Missing Link in ENTERPRISE NETWORKING
By: Daniel Dib | 10 May 2016
The routing protocol has well-known security issues. Here are some ways to mitigate the risk.
Border Gateway Protocol (BGP) is the glue of the Internet. Without BGP and domain name servers (DNS), the Internet as you know it would not exist.
However, BGP security remains a challenge. One of the drawbacks of the routing protocol is that anyone is allowed to advertise any prefix, whether they own it or not. The most famous incident is probably when Pakistan Telecom started advertising prefixes belonging to YouTube, which routed Internet traffic towards Pakistan instead of YouTube's data centers.
There are different initiatives working on the problem of authenticating incoming BGP routes. The key technology is to use certificates, but doing so leads to a lot of implications, such as more route churn, larger BGP tables, and the need to learn how to exchange certificates and handle unsigned routes. Considering the difficulties we have today to get ISPs to implement even basic protection mechanisms, I don't expect authentication of BGP routes to reach widespread usage for a long time.
So what are some of the things we can do today to improve BGP security? Here are six tips.
Protecting the BGP speaker
The BGP speaker should be protected by implementing features such as control plane policing (CoPP), which does not allow for anyone not configured as a BGP neighbor to send packets to TCP 179 --the well-known port that BGP uses. The speaker should also be protected from ICMP floods or other attacks towards the control plane. Data plane filters can be implemented if there is no support for control plane filters, but they require much more configuration. Protecting the BGP speaker decreases the risk of an attack against your BGP speaker, which could be a method to get your prefixes offline and allow attackers to potentially start advertising them.
Protecting the BGP sessions
Interior gateway protocols (IGPs) such as Open Shortest Path First (OSPF) are relatively easy to establish adjacencies to if you are layer 2 adjacent because hello packets are sent to a multicast address that is accessible to anyone. BGP relies on explicitly configured neighbors, which makes it harder for someone to establish an adjacency. There are a few methods to make it even more difficult though, which I describe below.
BGP can use TCP Message Digest 5 (MD5) to create a hash used to authenticate the BGP packets sent between two neighbors. Let's be honest and say that MD5 is not a great algorithm to protect your packets with these days, due to weaknesses in the algorithm. It is however better than sending them in clear text.
BGP TTL security (GTSM)
The next method is called Generalized TTL Security Mechanism (GTSM), which checks the incoming time to live (TTL) of a BGP packet and prevents attackers from using forged packets. If you set the TTL to 255, you can make sure that only directly connected routers can establish a BGP session and not someone on the outside because their packets would never make it to you with a TTL of 255 in the IP packet. Layer 3 devices decrement the TTL before forwarding a packet, which makes it impossible for a packet to reach your router with a TTL of 255.

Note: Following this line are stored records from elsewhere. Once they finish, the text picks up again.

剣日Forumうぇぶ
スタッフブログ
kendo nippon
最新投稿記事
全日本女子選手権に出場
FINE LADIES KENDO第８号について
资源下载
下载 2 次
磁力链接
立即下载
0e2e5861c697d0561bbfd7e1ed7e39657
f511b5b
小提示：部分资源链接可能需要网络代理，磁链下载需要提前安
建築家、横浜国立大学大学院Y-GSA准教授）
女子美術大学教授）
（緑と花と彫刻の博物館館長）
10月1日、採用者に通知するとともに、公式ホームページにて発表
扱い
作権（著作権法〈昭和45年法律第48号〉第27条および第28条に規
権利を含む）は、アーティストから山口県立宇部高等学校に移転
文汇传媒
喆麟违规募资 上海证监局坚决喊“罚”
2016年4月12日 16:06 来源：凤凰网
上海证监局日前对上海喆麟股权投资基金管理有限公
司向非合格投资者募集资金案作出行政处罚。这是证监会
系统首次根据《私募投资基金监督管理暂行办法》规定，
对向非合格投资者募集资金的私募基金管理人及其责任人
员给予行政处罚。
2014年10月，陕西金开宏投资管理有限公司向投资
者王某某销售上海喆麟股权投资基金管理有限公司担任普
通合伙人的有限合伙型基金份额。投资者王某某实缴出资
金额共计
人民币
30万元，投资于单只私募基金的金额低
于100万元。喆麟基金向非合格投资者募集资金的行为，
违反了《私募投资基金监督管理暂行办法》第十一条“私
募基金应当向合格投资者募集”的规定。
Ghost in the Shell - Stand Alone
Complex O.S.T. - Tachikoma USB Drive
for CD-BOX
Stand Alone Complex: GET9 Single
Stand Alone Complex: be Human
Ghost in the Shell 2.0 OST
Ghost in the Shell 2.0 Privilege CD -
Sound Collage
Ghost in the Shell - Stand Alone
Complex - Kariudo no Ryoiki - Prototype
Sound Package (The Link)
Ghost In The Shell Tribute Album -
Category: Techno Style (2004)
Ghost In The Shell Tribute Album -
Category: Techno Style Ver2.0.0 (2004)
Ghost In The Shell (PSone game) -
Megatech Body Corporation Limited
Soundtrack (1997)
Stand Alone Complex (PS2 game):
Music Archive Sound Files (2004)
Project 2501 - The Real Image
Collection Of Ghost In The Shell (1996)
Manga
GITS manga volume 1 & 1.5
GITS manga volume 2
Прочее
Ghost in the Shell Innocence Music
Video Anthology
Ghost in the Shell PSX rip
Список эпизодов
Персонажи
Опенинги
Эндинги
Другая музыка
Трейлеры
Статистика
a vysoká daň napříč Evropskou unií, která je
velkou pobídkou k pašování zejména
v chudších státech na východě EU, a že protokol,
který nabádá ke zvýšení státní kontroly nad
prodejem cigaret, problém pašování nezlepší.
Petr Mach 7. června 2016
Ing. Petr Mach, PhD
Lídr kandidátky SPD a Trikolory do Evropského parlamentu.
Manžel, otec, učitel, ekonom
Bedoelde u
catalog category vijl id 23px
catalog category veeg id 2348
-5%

Had the upstream ISPs of Pakistan Telecom implemented proper prefix filters, the leaking of YouTube's prefixes would never have happened back in 2008. It's the responsibility of ISPs to allow their customers to only advertise prefixes that actually belong to them. A lot of ISPs don't implement filters, which means that a customer can advertise any prefix, creating the risk of either a malicious hijack or a fat finger that could wreak havoc as well. Many ISPs blame the lack of filters due to the overhead of implementing them and keeping them updated. This is a task that should be automated, based on getting data from the routing registries and regularly updated every night. There are ISPs doing this today and tools available to get started.
Keep your data updated
Because some ISPs are implementing prefix filtering based on what data is in the routing registries such as ARIN and RIPE, it's critical you update your data. If you did not put your routes and your routing policy into those databases, you may end up with your routes not being advertised. Keep your data updated and add any new prefixes that you plan to advertise to the Internet. Also make sure to remove any prefixes that no longer belong to you. Unfortunately there will always be ISPs and organizations that are not interested in building a better Internet, but you should still do you part.
To demonstrate how the data can look in one of these routing registries, I did a search for one IP used for cisco.com and queried the database at radb.net.
By searching for the IP, we get some interesting data. There is a /24 route that belongs to a larger /18 route, but in BGP it is advertised as a /24 route. This is probably to minimize the risk of a hijack of the cisco.com website.
The origin is autonomous system (AS) 109, which belong to Cisco. We can also see when this information was last updated and that the routing registry is ARIN, not surprising given that Cisco is an American company.
There are initiatives to make BGP more secure, but don't wait around for them to gain traction. There are already tools that can help with several of the issues of BGP and most of them require very little effort to implement. You can learn about BGP security in the IETF's RFC 7454, BGP Operations and Security.